Fort, Legnacreeve, Co. Monaghan
Co. Monaghan |
Ringforts
On a south-facing slope in Legnacreeve, County Monaghan, there is a fort that exists more convincingly on paper than it does on the ground.
A circular enclosure, roughly 25 metres across, was recorded on the 1834 edition of the Ordnance Survey six-inch map, annotated in the distinctive gothic lettering that the OS used to mark antiquities. Today, the field it once occupied has been improved as pasture, and no trace of any archaeological feature survives at ground level. The fort is, in a sense, a cartographic ghost.
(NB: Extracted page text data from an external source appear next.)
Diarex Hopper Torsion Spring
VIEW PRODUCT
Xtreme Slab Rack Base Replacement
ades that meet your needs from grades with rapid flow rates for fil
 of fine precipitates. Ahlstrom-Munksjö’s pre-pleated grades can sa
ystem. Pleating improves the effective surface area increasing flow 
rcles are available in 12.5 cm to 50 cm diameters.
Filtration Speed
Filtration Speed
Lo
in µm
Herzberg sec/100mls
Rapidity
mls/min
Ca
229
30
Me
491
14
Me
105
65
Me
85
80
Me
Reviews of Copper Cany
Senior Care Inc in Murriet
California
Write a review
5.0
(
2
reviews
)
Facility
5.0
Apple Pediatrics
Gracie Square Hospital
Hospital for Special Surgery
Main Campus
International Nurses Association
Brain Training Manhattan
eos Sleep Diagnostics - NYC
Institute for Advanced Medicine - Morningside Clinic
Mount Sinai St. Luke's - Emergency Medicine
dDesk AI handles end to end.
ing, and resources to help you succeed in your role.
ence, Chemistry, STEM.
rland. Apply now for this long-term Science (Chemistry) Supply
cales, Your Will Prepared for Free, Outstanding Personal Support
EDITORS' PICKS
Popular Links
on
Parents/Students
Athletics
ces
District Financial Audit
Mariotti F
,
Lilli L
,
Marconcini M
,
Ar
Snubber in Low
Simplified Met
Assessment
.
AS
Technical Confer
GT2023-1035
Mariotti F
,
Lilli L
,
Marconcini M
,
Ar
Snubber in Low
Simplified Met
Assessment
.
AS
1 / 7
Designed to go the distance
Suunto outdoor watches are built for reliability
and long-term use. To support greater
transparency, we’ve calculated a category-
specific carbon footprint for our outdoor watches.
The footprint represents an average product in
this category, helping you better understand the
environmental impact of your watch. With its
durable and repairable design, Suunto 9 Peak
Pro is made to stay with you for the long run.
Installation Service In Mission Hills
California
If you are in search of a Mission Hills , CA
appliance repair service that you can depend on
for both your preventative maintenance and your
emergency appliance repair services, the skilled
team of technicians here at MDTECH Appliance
What the 1834 surveyors recorded was most likely a rath, the commonplace but easily misread term for a roughly circular earthen enclosure, typically defined by a bank and ditch, that served as a farmstead or small settlement during the early medieval period in Ireland. Raths are among the most numerous archaeological monuments in the Irish landscape, and many have been lost to agricultural improvement over the past two centuries. The Legnacreeve example fits that pattern precisely. Intriguingly, a surviving rath lies approximately 100 metres to the north-north-west, suggesting the two features may once have formed part of the same local settlement pattern, perhaps related farms or enclosures occupied by the same extended family or community. That one survives and the other does not is largely a matter of agricultural chance.